From: Mark Tinka <mark.tinka () seacom mu>
Date: Tue, 7 Apr 2020 16:04:37 +0200



On 5/Apr/20 15:52, Radu-Adrian Feurdean wrote:

There was not regulation for that.
There were some politicians crying out and loud in the media that streaming platforms should reduce bit-rates. 
Netflix took the opportunity to try (sooner than initially scheduled) new compression schemes/algorithms on their 
platform. Further, they took the opportunity to say "everything is OK, the new stuff will be deployed full-scale 
around Europe". In parallel, other streaming platforms took their measures, some of them as simple as "default is one 
level lower" (720p instead of 1080p, or even 480p instead of 720p). That went as far as platforms that would never be 
named explicitly by any "responsible" politician (like pornhub and sorts).
Chances are the results of the "bitrate reduction" will end up in the US pretty soon. Netflix are also insisting on 
the fact that it's not a quality reduction, just new compression allowing for lower bitrates over the wire.

The French regulator is even very decent in this respect, the official message being : "situation is overall good, in 
the rare cases and places where there are issues operators will do heir job to fix the issues".

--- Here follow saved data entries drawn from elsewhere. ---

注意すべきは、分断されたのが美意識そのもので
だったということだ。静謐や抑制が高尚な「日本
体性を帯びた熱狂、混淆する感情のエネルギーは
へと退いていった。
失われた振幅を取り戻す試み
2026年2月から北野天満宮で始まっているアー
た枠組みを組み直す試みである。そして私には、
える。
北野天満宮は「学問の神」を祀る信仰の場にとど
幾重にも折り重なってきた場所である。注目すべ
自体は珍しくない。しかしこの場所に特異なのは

In general, there are no new issues, just probably more people realising the issues that already existed for some 
time.

Curious - if anyone is actively monitoring streaming traffic trends,
have you seen a "decrease" in that graph even though you are sure the
same number of eyeballs (or even more) are online? Especially for those
VoD providers who are implementing new compression algorithms, and not
necessarily reducing resolution?

Mark.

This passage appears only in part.